Because of the abysmally pathetic education standard, too many Indians are deficient in rudimentary knowledge, reading skills, and learning habits and suffer from short attention spans—a characteristic that makes them gullible and inclined to chase emotional sensations and experiences rather than pursue knowledge. Even those who have formal school certificates often lack job skills and are deficient in analytical competence.
…… The sad truth is that most Indians, particularly the youth, are poorly educated by world standards and a large percentage are unemployable. Mediocre education and lack of training make Indians especially vulnerable to AI’s inevitable disruption in the fiercely competitive global labor market. Yet, discussion of these shortcomings is considered politically incorrect. India has recently introduced a new education policy which shows the authorities are aware of the problem. But it requires a detailed evaluation before one could pass judgment on its merits.
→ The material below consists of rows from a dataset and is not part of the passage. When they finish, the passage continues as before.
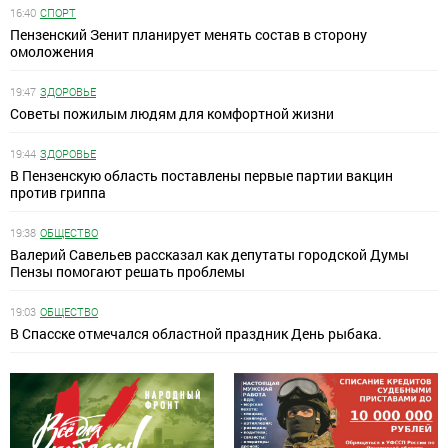
16:40
СПОРТ
Пензенский Зенит планирует менять состав в сторону
омоложения
19:47
ЗДОРОВЬЕ
Советы пожилым людям для комфортной жизни
19:44
ЗДОРОВЬЕ
В Пензенскую область поставлены первые партии вакцин
против гриппа
19:38
ОБЩЕСТВО
Валерий Савельев рассказал как депутаты городской Думы
Пензы помогают решать проблемы
19:03
ОБЩЕСТВО
В Спасске отмечался областной праздник День рыбака.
The silver lining behind all these grim facts is that surveys of Indian workers in the corporate sector indicate they are among the most enthusiastic in the world about wanting to learn and use digital technologies. Most of them want careers that offer both formal training and on-the-job training. They are even willing to have their work habits monitored by surveillance systems. However, very few in the workforce have been educated in India’s elite institutions and these brightest and best employees quickly get picked up for lucrative jobs with large multinationals, which are in effect buying off the cream of India’s youth whose education was paid from public funding. The vast majority of youth are left behind because of India’s abysmal investment in primary and secondary school education.
India Is For Sale (pp. 303)
There is a risk that India is already well on its way toward digital colonization; its strategy on AI is not even an effective defense, much less a plan for a leadership role in the AI epoch. Yet Indian intellectuals fail to address the issue with enough seriousness. In fact, some well-meaning persons have advised me to avoid writing on this topic because it might upset the fragile psychological equilibrium of many Indians.
Most leaders are fully aware that India has big data unique to its immense diversity of genetics, culture, and natural resources. However, most of India’s big data assets are sitting in raw unorganized form and not integrated; disconnected ministries have jurisdictions over the silos. Such fragmented data is sometimes being siphoned off by foreign entities that understand its value more than the Indian authorities do. These national assets should not be given away by foolish officials and politicians.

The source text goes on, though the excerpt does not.